Rarely do college students start thinking about saving money or investing while they are still in school, typically putting it off until they graduate and find a stable job.
Students get caught up in covering their school expenses while using any available money they have frivolously, never really paying attention to what they spend on and how they can save more money. However, the sooner students start saving, the more secure they will be in the future financially.
Although many may argue that most students are “starving” as the expression goes even a few dollars a month can go a long way and accumulate over time.
Financial advisers also recommend that students start saving money now, regardless of how small or how big the amount may be, as it can help them secure a stable financial future or prepare for financial emergencies that may come along.
“The earlier you start, the better for your future,” said Gennadiy Yankiv, a financial adviser and an associate vice president for Bank of America.
Yankiv recommends that students apply for a 529 plan, which is an education savings plan operated by the state. It is designed to help families set aside funds for future college costs and can even be used for out-of-state institutions.

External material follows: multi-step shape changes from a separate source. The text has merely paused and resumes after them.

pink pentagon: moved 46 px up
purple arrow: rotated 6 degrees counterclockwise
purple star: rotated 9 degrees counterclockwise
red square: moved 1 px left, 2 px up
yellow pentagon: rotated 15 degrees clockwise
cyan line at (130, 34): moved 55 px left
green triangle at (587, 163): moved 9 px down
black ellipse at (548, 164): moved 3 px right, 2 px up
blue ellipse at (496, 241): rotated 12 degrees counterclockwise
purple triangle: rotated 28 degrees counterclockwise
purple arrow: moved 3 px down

The plan also offers other savings and prepaid plans, which requires paying in advance. He recommends that students apply for this type of plan both before and while attending college. The benefits include a 4 percent increase on the account, meaning the money accumulates more than the original amount saved through interest.

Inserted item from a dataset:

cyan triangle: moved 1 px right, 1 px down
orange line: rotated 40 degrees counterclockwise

Ronald Bibonia, a private client adviser for Chase Bank, advises students to save money rather than look for ways to invest in stocks.

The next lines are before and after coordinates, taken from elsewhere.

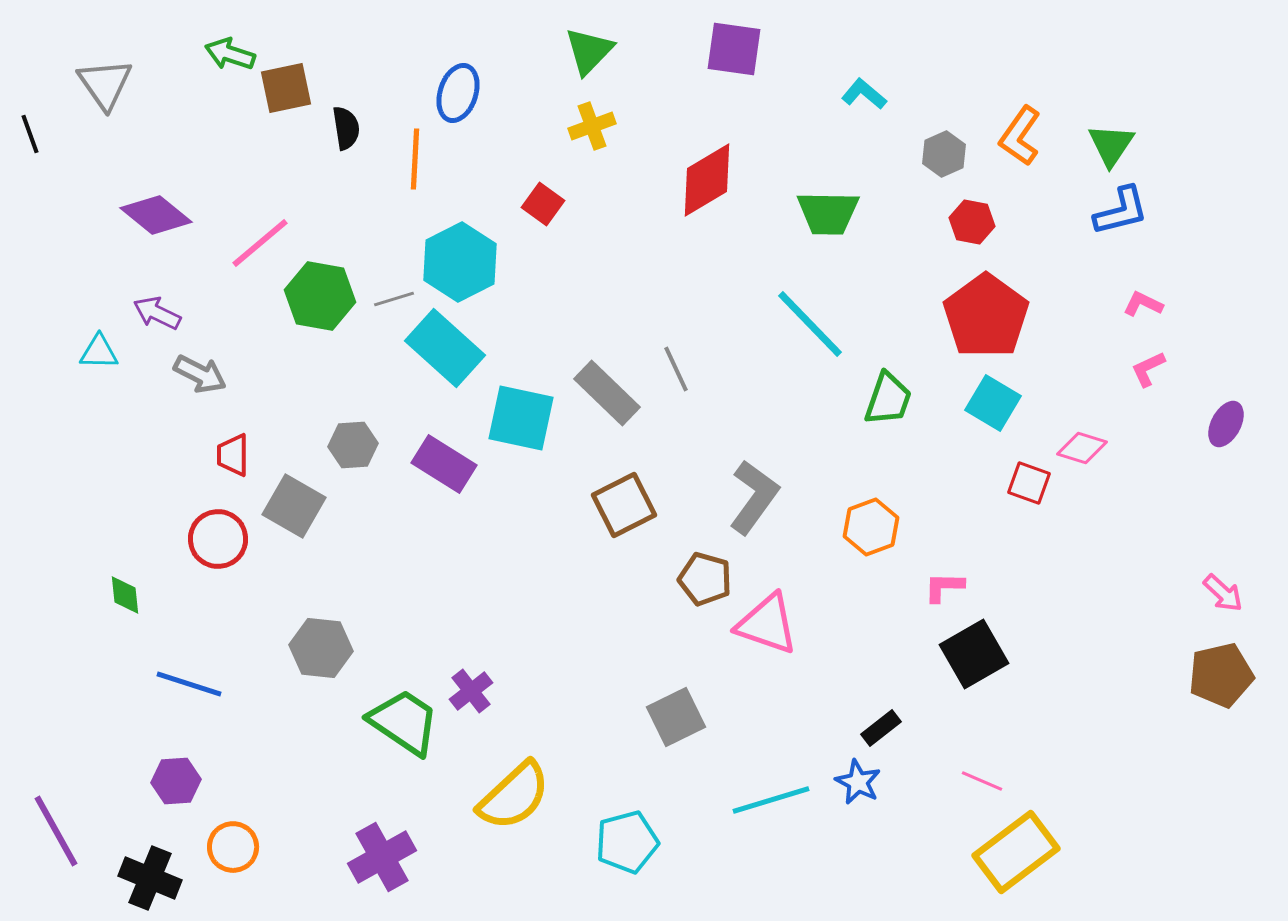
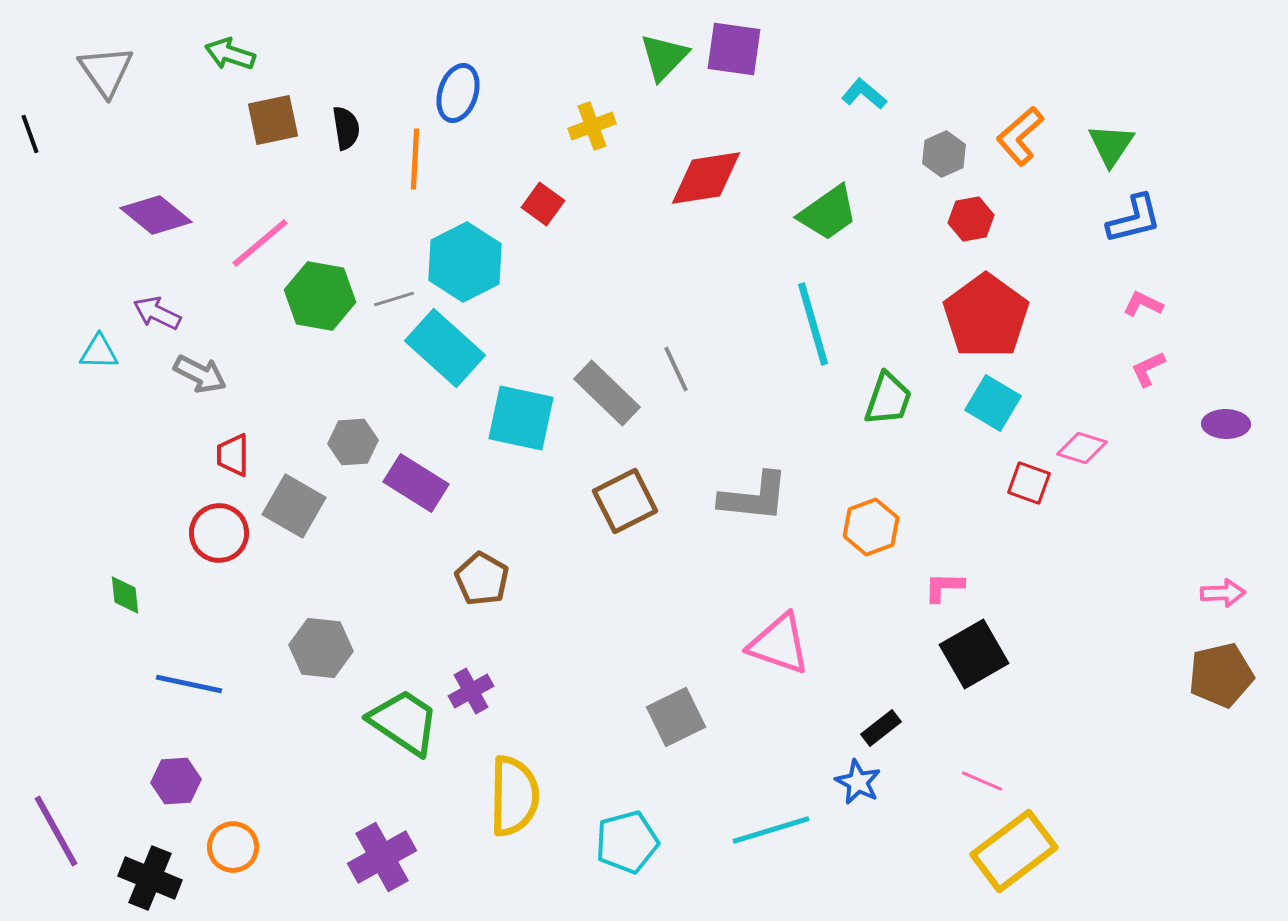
green triangle at (589, 51): moved 75 px right, 6 px down
gray triangle at (105, 84): moved 1 px right, 13 px up
brown square at (286, 88): moved 13 px left, 32 px down
orange L-shape at (1020, 136): rotated 14 degrees clockwise
red diamond at (707, 180): moved 1 px left, 2 px up; rotated 22 degrees clockwise
blue L-shape at (1121, 211): moved 13 px right, 8 px down
green trapezoid at (828, 213): rotated 36 degrees counterclockwise
red hexagon at (972, 222): moved 1 px left, 3 px up; rotated 21 degrees counterclockwise
cyan hexagon at (460, 262): moved 5 px right
cyan line at (810, 324): moved 3 px right; rotated 28 degrees clockwise
purple ellipse at (1226, 424): rotated 63 degrees clockwise
gray hexagon at (353, 445): moved 3 px up
purple rectangle at (444, 464): moved 28 px left, 19 px down
gray L-shape at (754, 497): rotated 60 degrees clockwise
brown square at (624, 505): moved 1 px right, 4 px up
red circle at (218, 539): moved 1 px right, 6 px up
brown pentagon at (705, 579): moved 223 px left; rotated 14 degrees clockwise
pink arrow at (1223, 593): rotated 45 degrees counterclockwise
pink triangle at (767, 624): moved 12 px right, 20 px down
blue line at (189, 684): rotated 6 degrees counterclockwise
purple cross at (471, 691): rotated 9 degrees clockwise
yellow semicircle at (514, 796): rotated 46 degrees counterclockwise
cyan line at (771, 800): moved 30 px down
yellow rectangle at (1016, 852): moved 2 px left, 1 px up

Movies like “The Wolf of Wall Street” (2013) have escalated many students’ interest in investing due to the potential of wealth one can acquire; however, Bibonia said that students should start investing when they have a stable job and income. This would allow them to invest larger portions of money, which can potentially lead to a higher return on their investments.
Additionally, Bibonia said that because students have so many expenses and the market goes up and down, they should not take the risk of losing money. Rather, they should make paying their bills and school fees a higher priority.
According Bibonia, investing is the last thing to look at because students have a lot of expenses.
“I don’t recommend for you to invest because, sure, investing can give you money over time, but it has risks attached to it,” said Bibonia. “The biggest risk is that [the market] goes up and down every day.”
Yankiv also agrees that, although it is good to invest money, the fluctuating market provides a real risk of loss.
Instead, Bibonia advises college students to keep a three-month allowance on reserve in case of emergency, such as suddenly being laid off. Money can be stored in savings accounts or certificate of deposit accounts, which function similarly to savings accounts but have a fixed interest rate and are federally insured.
However, Bibonia does think that students should be more knowledgeable about investing because it can benefit them in the future.
“I like young people to be aware and ask questions about investing,” he said.
He also advises students to keep daily track of their expenses and to categorize their spending so that they can see where their money is distributed at the end of the month.
“That’s the best way to identify how you can save money every single day and every single month,” he said. “Everything becomes habitual and you’ll become aware about your spending habits for the rest of your life.”
“The earlier you start, the better for your future,” said Yankiv.